Coldest Day of the Year = Time to Think TOMATOES!!!

Our gardens are buried under half a foot of snow, the wind chill is below zero, the roads are treacherous…wipe all of those thoughts out of your mind with the realization that April is just around the corner!

As always, I’m going to have an INSANE amount of varieties of tomatoes this year.  I participated in a seed exchange and have about 80 different types of tomato seeds I plan to sow this year.  MANY of them will be in super short supply as I only have around 10 seeds for several types and those will be offered on a first-come, first-served basis when you pre-order plants this year.  I’ll post the complete list of varieties in March, so stay tuned!

As in years past, I ask that if you have a particular type of tomato or pepper you’ve grown in the past or have a yearning to try out a new variety, please let me know via e-mail or a comment here and I’ll see if I can find seeds for that type and have seedlings ready for you when you’re ready to plant.

Here’s a few pictures from seasons past to keep you from going completely crazy in this winter wonderland!


  1. Russell Muirhead said

    Can you suggest some varities that can be “ground” raised, no cages?
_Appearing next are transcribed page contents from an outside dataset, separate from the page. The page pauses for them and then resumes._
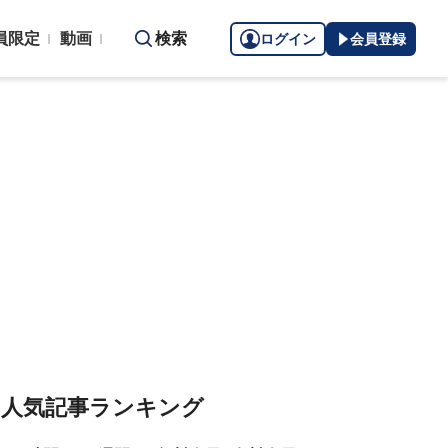
員限定
動画
検索
ログイン
会員登録
人気記事ランキング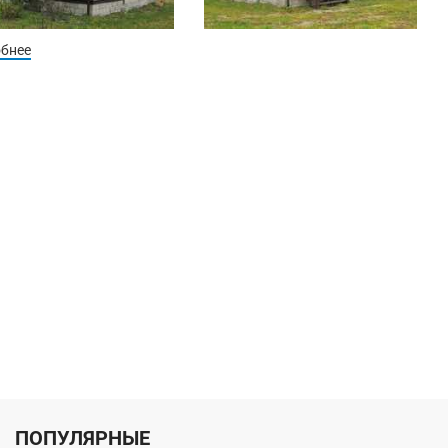
обнее
ПОПУЛЯРНЫЕ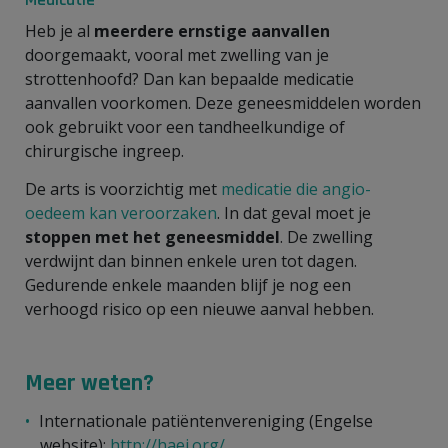
Heb je al
meerdere ernstige aanvallen
doorgemaakt, vooral met zwelling van je
strottenhoofd? Dan kan bepaalde medicatie
aanvallen voorkomen. Deze geneesmiddelen worden
ook gebruikt voor een tandheelkundige of
chirurgische ingreep.
De arts is voorzichtig met
medicatie die angio-
oedeem kan veroorzaken
. In dat geval moet je
stoppen met het geneesmiddel
. De zwelling
verdwijnt dan binnen enkele uren tot dagen.
Gedurende enkele maanden blijf je nog een
verhoogd risico op een nieuwe aanval hebben.
Meer weten?
Internationale patiëntenvereniging (Engelse
website):
http://haei.org/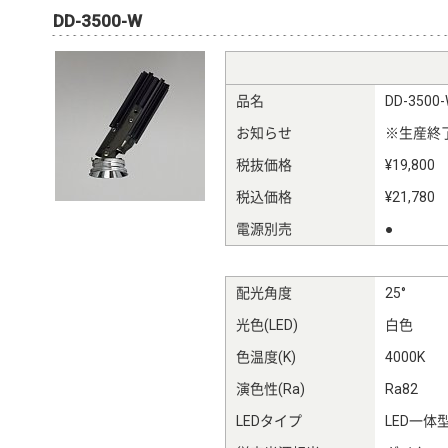
DD-3500-W
品名
DD-3500
お知らせ
※生産終
税抜価格
¥19,800
税込価格
¥21,780
電源別売
●
配光角度
25°
光色(LED)
白色
色温度(K)
4000K
演色性(Ra)
Ra82
LEDタイプ
LED一体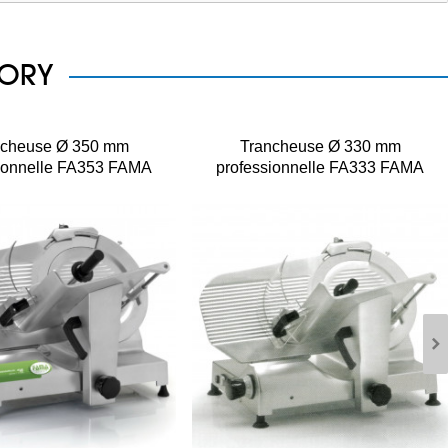
GORY
ncheuse Ø 350 mm
Trancheuse Ø 330 mm
ionnelle FA353 FAMA
professionnelle FA333 FAMA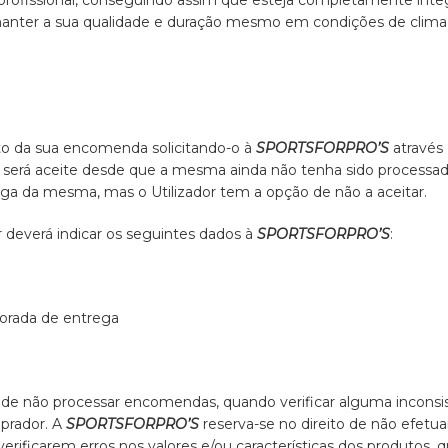
rofissional, conseguindo assim que esteja completamente integ
a manter a sua qualidade e duração mesmo em condições de clima 
to da sua encomenda solicitando-o à
SPORTSFORPRO’S
através
 será aceite desde que a mesma ainda não tenha sido processad
ega da mesma, mas o Utilizador tem a opção de não a aceitar.
r deverá indicar os seguintes dados à
SPORTSFORPRO’S
:
orada de entrega
o de não processar encomendas, quando verificar alguma incons
prador. A
SPORTSFORPRO’S
reserva-se no direito de não efet
rificarem erros nos valores e/ou características dos produtos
Thanks Russ

    • huntoften said

      Bush Beefsteak, Patio F Hybrid, and Micro-Tom can all be grown without stakes or cages. Roma VF, Bradley, and Red Alert can be grown with stakes and a little tying up, but don’t need sturdy cages.

      All of the rest are best grown with STURDY cages or heavy stakes and lots of pruning. You can also grow any tomato on the ground and let it sprawl. We used to do this when I was a kid and we had a lot of tomatoes. You need to put straw under the vines so they don’t get muddy and this reduces some diseases. You also have more damage from rodents and snails and slugs. It’s harder to harvest and not as aesthetically pleasing, but growing on the ground is a definite option to buying cages.

      The WORST thing you could do though is to support large tomato plants with a flimsy cage. This is a recipe for disaster as winds and heavy fruit load will cause the plant to fall in the summer and likely kill it.